Les premiers tests de personnalité remontent au début du XXe siècle. Depuis, les psychologues ont cherché à quantifier la personnalité à travers des questionnaires à choix multiples.

Des origines aux questionnaires modernes
Êtes-vous né avec un compte à rebours dans la tête ?
Si cette question, tirée du Gray-Wheelwright Jungian Type Survey de 1964, vous laisse perplexe, les réponses à choix multiples ne vous éclaireront guère : "oui" ou "non".
Et que dire de "Aimez-vous entendre une sonnerie de téléphone ?" ou "Une photo vous procure-t-elle a) une sensation d'élévation, ou b) une proximité avec la terre ?" (toutes deux issues du même test).
Confus ? Vous avez peut-être "échoué" à ce test de personnalité des années 1960.
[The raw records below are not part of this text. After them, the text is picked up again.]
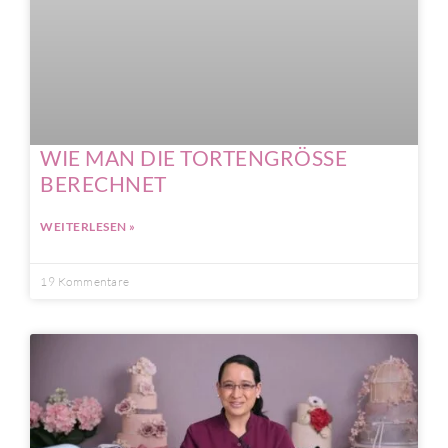
WIE MAN DIE TORTENGRÖSSE
BERECHNET
WEITERLESEN »
19 Kommentare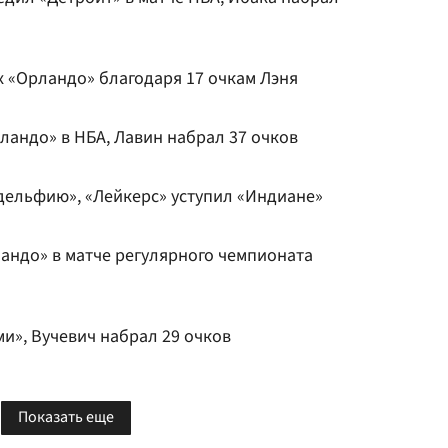
х «Орландо» благодаря 17 очкам Лэня
ландо» в НБА, Лавин набрал 37 очков
ельфию», «Лейкерс» уступил «Индиане»
андо» в матче регулярного чемпионата
и», Вучевич набрал 29 очков
Показать еще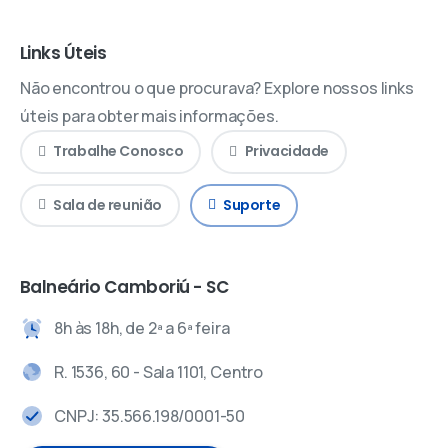
Links Úteis
Não encontrou o que procurava? Explore nossos links
úteis para obter mais informações.
Trabalhe Conosco
Privacidade
Sala de reunião
Suporte
Balneário Camboriú - SC
8h às 18h, de 2ª a 6ª feira
R. 1536, 60 - Sala 1101, Centro
CNPJ: 35.566.198/0001-50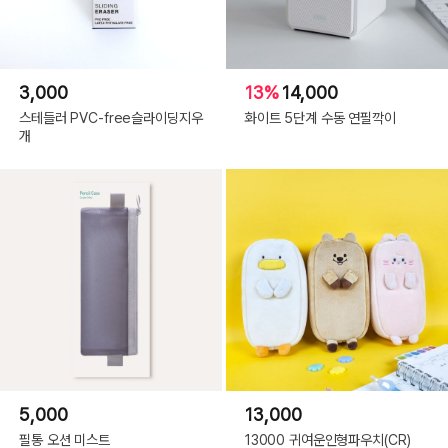
3,000
13%
14,000
스테들러 PVC-free슬라이딩지우
화이트 5단계 수동 연필깍이
개
5,000
13,000
필통 오션 미스트
13000 귀여운인형파우치(CR)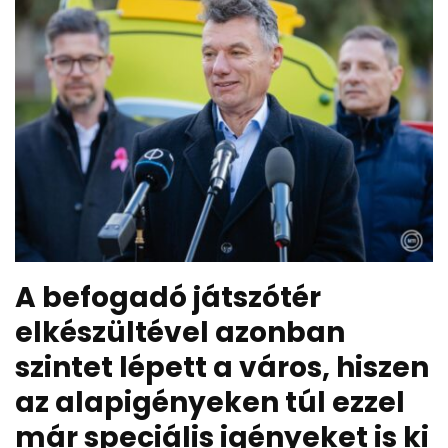
A befogadó játszótér
elkészültével azonban
szintet lépett a város, hiszen
az alapigényeken túl ezzel
már speciális igényeket is ki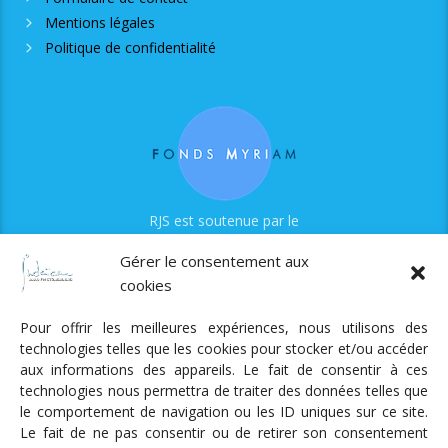
Mentions légales
Politique de confidentialité
RJS est soutenue par le
Fonds Myriam
Gérer le consentement aux
cookies
Pour offrir les meilleures expériences, nous utilisons des
technologies telles que les cookies pour stocker et/ou accéder
aux informations des appareils. Le fait de consentir à ces
technologies nous permettra de traiter des données telles que
Radio Judaica Strasbourg
le comportement de navigation ou les ID uniques sur ce site.
Le fait de ne pas consentir ou de retirer son consentement
Tous droits réservés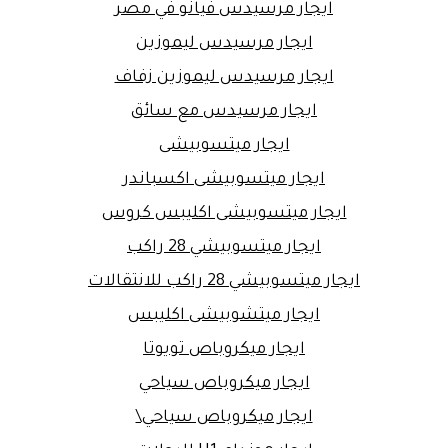
ايجار مرسيدس فيانو في مصر
ايجار مرسيدس ليموزين
ايجار مرسيدس ليموزين زفاف
ايجار مرسيدس مع سائق
ايجار ميتسوبيشى
ايجار ميتسوبيشى اكسباندر
ايجار ميتسوبيشى اكليبس كروس
ايجار ميتسوبيشي 28 راكب
ايجار ميتسوبيشي 28 راكب للانتقالات
ايجار ميتشوبيشى اكليبس
ايجار ميكروباص تويوتا
ايجار ميكروباص سياحي
ايجار ميكروباص سياحي\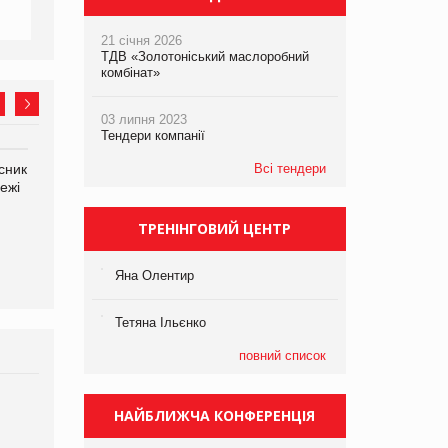
21 січня 2026
ТДВ «Золотоніський маслоробний
комбінат»
03 липня 2023
Тендери компанії
сник
Олексій Логачов-Михайлов
Всі тендери
Яна Сараніна, директор
ежі
Файно маркет Директор
компанії «УкраМарин»
департаменту з
виробництва
ТРЕНІНГОВИЙ ЦЕНТР
Яна Олентир
Тетяна Ільєнко
повний список
Брагина Людмила
НАЙБЛИЖЧА КОНФЕРЕНЦІЯ
Просування компанії на
порталі оптової та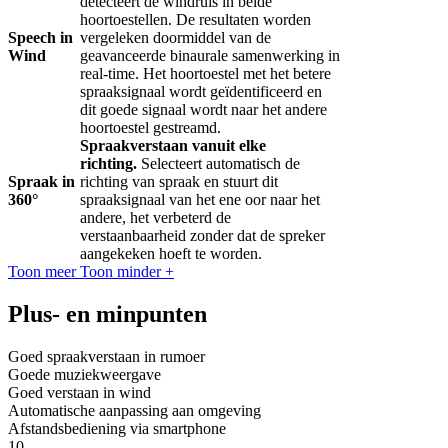
detecteert de windruis in beide
hoortoestellen. De resultaten worden
Speech in
vergeleken doormiddel van de
Wind
geavanceerde binaurale samenwerking in
real-time. Het hoortoestel met het betere
spraaksignaal wordt geïdentificeerd en
dit goede signaal wordt naar het andere
hoortoestel gestreamd.
Spraakverstaan vanuit elke
richting.
Selecteert automatisch de
Spraak in
richting van spraak en stuurt dit
360°
spraaksignaal van het ene oor naar het
andere, het verbeterd de
verstaanbaarheid zonder dat de spreker
aangekeken hoeft te worden.
Toon meer
Toon minder
+
Plus- en minpunten
Goed spraakverstaan in rumoer
Goede muziekweergave
Goed verstaan in wind
Automatische aanpassing aan omgeving
Afstandsbediening via smartphone
10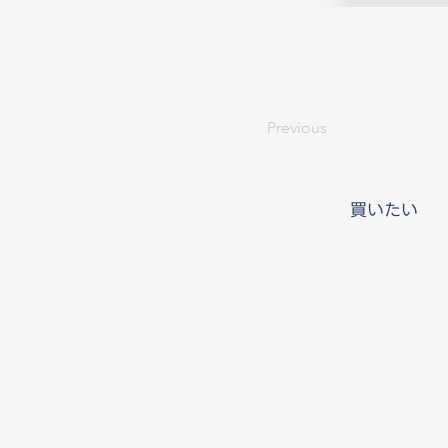
Previous
買いたい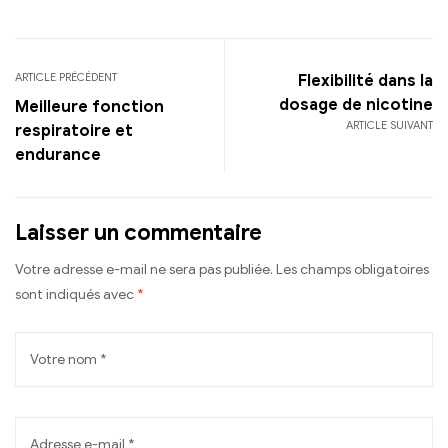
ARTICLE PRÉCÉDENT
Flexibilité dans la
dosage de nicotine
Meilleure fonction
ARTICLE SUIVANT
respiratoire et
endurance
Laisser un commentaire
Votre adresse e-mail ne sera pas publiée.
Les champs obligatoires
sont indiqués avec
*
Ces "instruments psychométriques" sont nés au début du XXe siècle pour mesurer l'intelligence, initialement auprès d'écoliers français. Le test Binet-Simon, adapté aux États-Unis par un psychologue de Stanford en 1916 sous le nom de Stanford-Binet, a introduit le quotient intellectuel (QI).
Cela a lancé une quête de simplification et de normalisation des concepts complexes en chiffres. La Première Guerre mondiale a favorisé les approches psychologiques, du traitement du shell shock à la sélection des recrues leaders.
Entre les deux guerres, la psychologie s'est imposée dans les élites, notamment via la psychanalyse freudienne : détaillée et personnalisée. Les Woolf ont édité les premières traductions anglaises de Freud, tandis que des ouvrages populaires comme Brief Account of Freudian Theory de Barbara Low (1920) ou Machinery of the Mind de Violet Firth (1922) ont vu le jour.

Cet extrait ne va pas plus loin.